--- EXERCISE OBJECTIVE ---
Word for word, the data below must be repeated in full; no picture is to be included.

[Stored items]
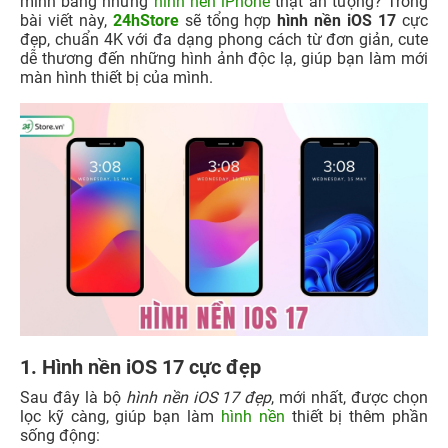
mình bằng những
hình nền iPhone
thật ấn tượng? Trong
bài viết này,
24hStore
sẽ tổng hợp
hình nền iOS 17
cực
đẹp, chuẩn 4K với đa dạng phong cách từ đơn giản, cute
dễ thương đến những hình ảnh độc lạ, giúp bạn làm mới
màn hình thiết bị của mình.
1. Hình nền iOS 17 cực đẹp
Sau đây là bộ
hình nền iOS 17 đẹp
, mới nhất, được chọn
lọc kỹ càng, giúp bạn làm
hình nền
thiết bị thêm phần
sống động:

--- REPLY TO THE TASK ---
mình bằng những
hình nền iPhone
thật ấn tượng? Trong
bài viết này,
24hStore
sẽ tổng hợp
hình nền iOS 17
cực
đẹp, chuẩn 4K với đa dạng phong cách từ đơn giản, cute
dễ thương đến những hình ảnh độc lạ, giúp bạn làm mới
màn hình thiết bị của mình.
1. Hình nền iOS 17 cực đẹp
Sau đây là bộ
hình nền iOS 17 đẹp
, mới nhất, được chọn
lọc kỹ càng, giúp bạn làm
hình nền
thiết bị thêm phần
sống động:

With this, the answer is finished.